Ich will die Zah­len nicht in der Höhe kom­men­tie­ren, zumal die Sys­te­ma­tik der Unter­su­chung durch­aus zu dis­ku­tie­ren ist – aber die Ten­denz ist natür­lich völ­lig rich­tig. Wir bekla­gen seit Jah­ren, dass es zu viel Ver­wal­tung gibt. Im Gesund­heits­sys­tem hat sich durch den gegen­sei­ti­gen Kon­troll­wahn eine enorme Büro­kra­tie aus­ge­brei­tet. So ent­steht eben nicht nur Ver­wal­tungs­auf­wand bei den Kran­ken­kas­sen, son­dern auch bei den Ärz­ten, die sich fort­wäh­rend gegen­über den Kran­ken­kas­sen recht­fer­ti­gen müs­sen – und bei den Kran­ken­häu­sern, die heute bei jeder sta­tio­nä­ren Behand­lung nach­wei­sen müs­sen, dass wirk­lich sta­tio­när behan­delt gehörte. Das kos­tet nicht nur wahn­sin­nig viel Geld, son­dern auch Zeit bei der Pati­en­ten­be­hand­lung. Das alles ist Folge der seit Jah­ren in Deutsch­land wirk­lich schlech­ten Gesetz­ge­bung im Gesund­heits­we­sen. Und schlechte Gesetze kann man eben nur umset­zen mit viel Ver­wal­tung, viel Admi­nis­tra­tion und viel juris­ti­schem Sach­ver­stand. Das ist das Kern­pro­blem in Deutsch­land.

Wie ist denn das Ver­hält­nis der Ärz­te­kam­mer zum deut­schen Gesund­heits­mi­nis­ter ins­ge­samt?

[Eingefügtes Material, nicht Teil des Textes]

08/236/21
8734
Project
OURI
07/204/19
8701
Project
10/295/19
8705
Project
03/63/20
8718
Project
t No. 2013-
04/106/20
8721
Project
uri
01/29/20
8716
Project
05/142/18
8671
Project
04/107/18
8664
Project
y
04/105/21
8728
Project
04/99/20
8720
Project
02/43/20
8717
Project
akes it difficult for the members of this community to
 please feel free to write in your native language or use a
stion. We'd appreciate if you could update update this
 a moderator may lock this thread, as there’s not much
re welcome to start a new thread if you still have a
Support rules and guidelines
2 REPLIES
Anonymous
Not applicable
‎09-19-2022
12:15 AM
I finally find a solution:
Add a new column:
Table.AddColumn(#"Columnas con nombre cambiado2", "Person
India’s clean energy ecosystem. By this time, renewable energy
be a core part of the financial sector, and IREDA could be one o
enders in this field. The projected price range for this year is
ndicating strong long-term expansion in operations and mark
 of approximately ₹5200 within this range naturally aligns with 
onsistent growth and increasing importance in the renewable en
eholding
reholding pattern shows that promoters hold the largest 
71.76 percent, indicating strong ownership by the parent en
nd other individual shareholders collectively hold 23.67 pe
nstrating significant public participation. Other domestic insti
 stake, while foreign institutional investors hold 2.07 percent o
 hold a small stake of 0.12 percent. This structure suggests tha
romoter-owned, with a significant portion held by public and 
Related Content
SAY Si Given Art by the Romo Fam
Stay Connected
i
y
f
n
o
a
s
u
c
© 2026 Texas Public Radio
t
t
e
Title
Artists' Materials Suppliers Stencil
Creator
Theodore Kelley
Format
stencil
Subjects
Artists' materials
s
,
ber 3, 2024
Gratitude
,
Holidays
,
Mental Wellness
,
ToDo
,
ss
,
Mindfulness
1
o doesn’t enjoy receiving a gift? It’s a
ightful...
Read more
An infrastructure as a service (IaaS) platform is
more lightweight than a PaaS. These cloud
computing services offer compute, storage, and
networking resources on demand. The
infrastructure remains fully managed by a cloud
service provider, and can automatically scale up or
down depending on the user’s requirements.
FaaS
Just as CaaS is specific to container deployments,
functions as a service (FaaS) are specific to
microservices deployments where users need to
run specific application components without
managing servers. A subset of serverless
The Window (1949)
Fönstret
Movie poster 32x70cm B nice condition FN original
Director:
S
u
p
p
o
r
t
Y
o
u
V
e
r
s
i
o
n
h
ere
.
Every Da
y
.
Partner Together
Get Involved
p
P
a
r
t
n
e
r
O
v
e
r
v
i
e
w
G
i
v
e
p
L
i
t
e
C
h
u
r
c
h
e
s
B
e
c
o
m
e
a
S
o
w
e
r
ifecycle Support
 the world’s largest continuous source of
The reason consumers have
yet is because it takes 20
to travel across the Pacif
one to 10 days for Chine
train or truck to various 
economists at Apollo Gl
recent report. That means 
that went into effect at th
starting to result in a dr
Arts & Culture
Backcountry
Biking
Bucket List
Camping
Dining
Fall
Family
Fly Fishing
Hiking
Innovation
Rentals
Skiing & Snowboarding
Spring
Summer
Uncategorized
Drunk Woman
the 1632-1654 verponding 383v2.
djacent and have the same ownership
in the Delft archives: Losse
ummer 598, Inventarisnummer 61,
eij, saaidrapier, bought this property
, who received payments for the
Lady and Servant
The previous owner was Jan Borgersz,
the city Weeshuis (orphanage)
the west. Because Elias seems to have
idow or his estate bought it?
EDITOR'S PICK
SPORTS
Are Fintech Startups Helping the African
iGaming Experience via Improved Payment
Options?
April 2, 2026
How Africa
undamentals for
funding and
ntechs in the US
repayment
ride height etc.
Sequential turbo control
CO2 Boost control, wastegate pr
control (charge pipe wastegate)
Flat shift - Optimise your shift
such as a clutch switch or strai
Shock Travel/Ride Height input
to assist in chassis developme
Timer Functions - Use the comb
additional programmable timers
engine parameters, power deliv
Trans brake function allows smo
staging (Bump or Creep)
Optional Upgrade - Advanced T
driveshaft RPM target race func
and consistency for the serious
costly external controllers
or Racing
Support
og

Wir sind neun Jahre lang durch das tiefe gesund­heits­po­li­ti­sche Tal von Ulla Schmidt gegan­gen. Die Kom­mu­ni­ka­tion war außer­or­dent­lich schwie­rig und fast immer von ideo­lo­gi­schen Dif­fe­ren­zen über­la­gert. Mit der gegen­wär­ti­gen Regie­rungs­kon­stel­la­tion haben wir eine völ­lig neue Dia­log­kul­tur ent­wi­ckelt. Wir haben viele Defi­zite im Gesund­heits­we­sen gemein­sam iden­ti­fi­ziert, haben Pro­blem­be­wusst­sein geschaf­fen. Wir waren uns einig, dass man Ver­sor­gungs­man­gel nicht weg­dis­ku­tie­ren kann, son­dern dass man kon­krete Maß­nah­men ergrei­fen muss. Kein wei­te­res Kos­ten­dämp­fungs­ge­setz, son­dern ein Ver­sor­gungs­struk­tur­ge­setz, das das Poten­tial hat, dau­er­hafte Lösun­gen anzu­ge­hen. Aber kein Licht, wo nicht auch Schat­ten. Trotz aller Bemü­hun­gen aus dem Minis­te­rium haben wir in Deutsch­land das Kurio­sum einer Koali­ti­ons-inter­nen Oppo­si­tion. Und daran schei­tern oft die gro­ßen Ansätze. Und dann ist auch noch die not­wen­dige Bun­des­rats­mehr­heit nach dem Regie­rungs­wech­sel schnell dahin geschmol­zen. Viele, zu viele gute Ideen wer­den in die­ser poli­ti­schen Kon­stel­la­tion zer­re­det. Aber wir blei­ben dran, man­che The­ra­pien dau­ern eben etwas län­ger.